Olga Craig in the Telegraph - Who the **** are you, asked the man from special forces:
As a greeting, it was neither conventional nor civilised - but then neither were the circumstances. I was in retreat, he was advancing.
It was 4pm one afternoon last week on the bridge into Basra, and Saddam Hussein's elite militia were sending a rain of mortar shells and rocket-propelled grenades from the city.
In the smoke and the confusion and the deafening noise, I ran straight into him, my left arm colliding with his assault rifle. "Who the f*** are you?" he asked incredulously, surprised to see a British woman. "Who are you?" was my instinctive response.
Dressed in civvies - cargo trousers and a T-shirt - he didn't look like a soldier.

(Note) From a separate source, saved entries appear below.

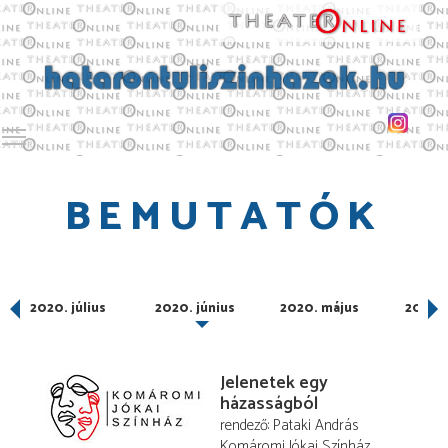
Toggle main menu visibility
BEMUTATÓK
us
2020. július
2020. június
2020. május
2020. 
Jelenetek egy
házasságból
rendező
Pataki András
Komáromi Jókai Színház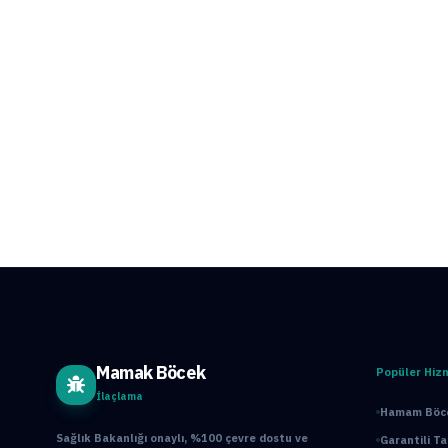
Mamak Böcek
Popüler Hiz
İlaçlama
Hamam Böce
Sağlık Bakanlığı onaylı, %100 çevre dostu ve
Garantili T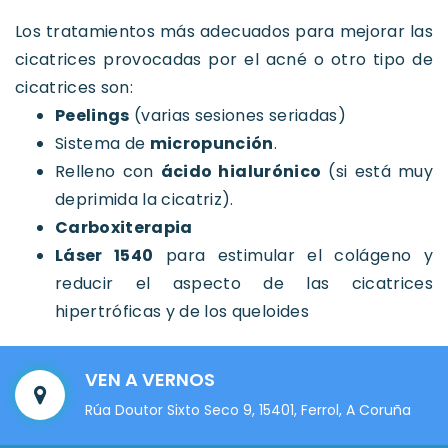
Los tratamientos más adecuados para mejorar las
cicatrices provocadas por el acné o otro tipo de
cicatrices son:
Peelings
(varias sesiones seriadas)
Sistema de
micropunción
.
Relleno con
ácido hialurónico
(si está muy
deprimida la cicatriz).
Carboxiterapia
Láser 1540
para estimular el colágeno y
reducir el aspecto de las cicatrices
hipertróficas y de los queloides
VEN A VERNOS
Rúa Doutor Sixto Seco 9, 15401, Ferrol, A Coruña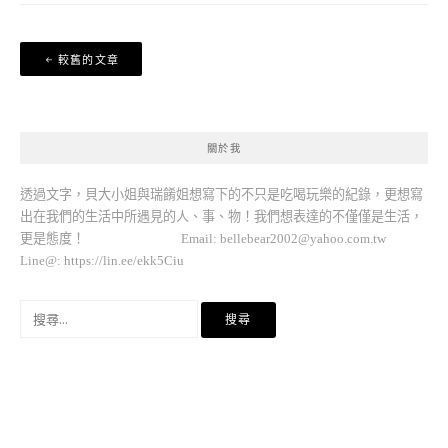
文
較舊的文章
章
導
覽
關於我
透過文字，貝大小姐與瑞餚姐想寫下的不只是吃喝玩樂的紀錄，更想寫
出在我們的生活中所遇見的人、事、物！我們想表達的不僅僅是生活，
更是態度！ Email:
bellebear2002@yahoo.com.tw
Line@: https://lin.ee/ekk5Ciu
搜
尋
關
鍵
字: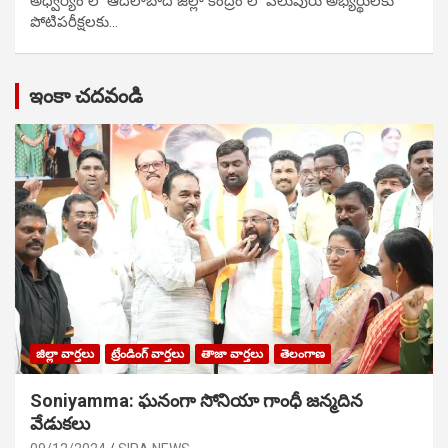
అధ్వర్యం లో ఆదిలాబాద్ జిల్లా కేంద్రం లో పలువురు అభ్యర్థులకు
పోటిప‌రీక్ష‌ల‌కు…
ఇంకా చదవండి
జిల్లా వార్తలు
ట్రేండింగ్ వార్తలు
తాజా వార్తలు
తెలంగాణ
Soniyamma: ఘ‌నంగా సోనియా గాంధీ జ‌న్మ‌దిన
వేడుక‌లు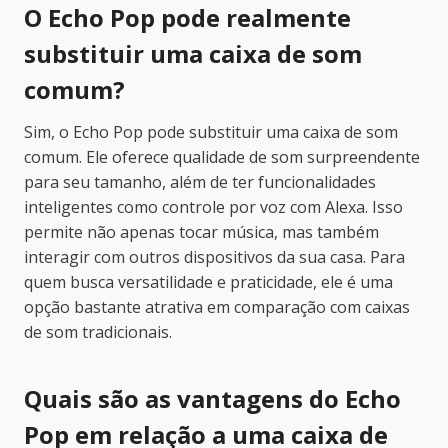
O Echo Pop pode realmente
substituir uma caixa de som
comum?
Sim, o Echo Pop pode substituir uma caixa de som
comum. Ele oferece qualidade de som surpreendente
para seu tamanho, além de ter funcionalidades
inteligentes como controle por voz com Alexa. Isso
permite não apenas tocar música, mas também
interagir com outros dispositivos da sua casa. Para
quem busca versatilidade e praticidade, ele é uma
opção bastante atrativa em comparação com caixas
de som tradicionais.
Quais são as vantagens do Echo
Pop em relação a uma caixa de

On the other hand, he was obviously British, and he did have an impressive telescopic sight atop his rifle. "You don't need to know," he said ominously. Realisation dawned: he was a member of the special forces.
...
His message communicated, he stopped talking. His departure was as unconventional as his greeting. He simply stalked off.
A few days later, back temporarily in Kuwait City, I watched the bombing of the bridge continue on a television in the lobby of the hotel where I was staying.
Suddenly, without my being aware of his approach, a man appeared at my shoulder. "The last time we met was on that bridge," he said, pointing up at the TV screen. I took my eyes off him for a moment and he did it again. He just disappeared.